Give only the number of lines in the data that include the string "filhos".

====

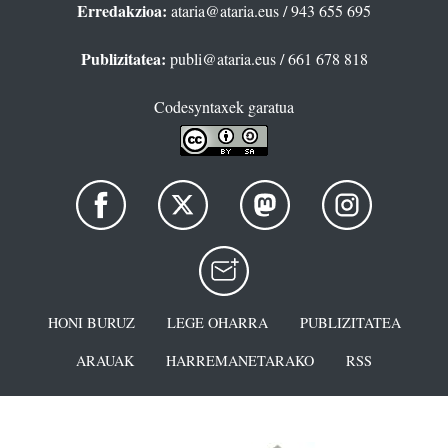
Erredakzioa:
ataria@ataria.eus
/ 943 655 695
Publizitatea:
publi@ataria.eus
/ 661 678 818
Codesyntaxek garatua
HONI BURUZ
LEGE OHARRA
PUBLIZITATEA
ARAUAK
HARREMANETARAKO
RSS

====

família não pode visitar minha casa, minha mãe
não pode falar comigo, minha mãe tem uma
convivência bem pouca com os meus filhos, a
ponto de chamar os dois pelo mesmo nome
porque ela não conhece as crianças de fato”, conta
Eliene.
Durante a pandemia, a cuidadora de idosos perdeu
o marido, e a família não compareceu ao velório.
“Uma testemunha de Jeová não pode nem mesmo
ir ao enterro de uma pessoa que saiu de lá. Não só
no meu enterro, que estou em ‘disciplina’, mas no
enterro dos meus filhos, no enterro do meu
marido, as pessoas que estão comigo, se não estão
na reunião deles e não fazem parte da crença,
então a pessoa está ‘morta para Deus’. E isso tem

====

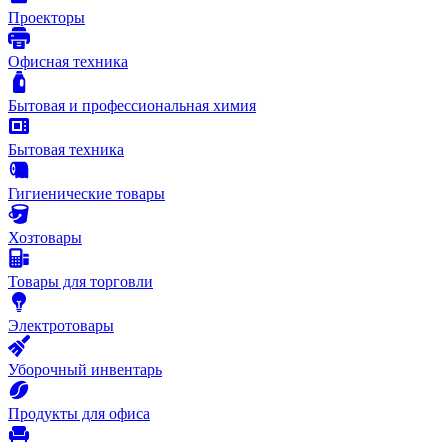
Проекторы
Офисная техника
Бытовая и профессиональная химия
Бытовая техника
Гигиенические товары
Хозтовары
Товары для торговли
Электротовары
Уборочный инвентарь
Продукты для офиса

====

Solved problem: 2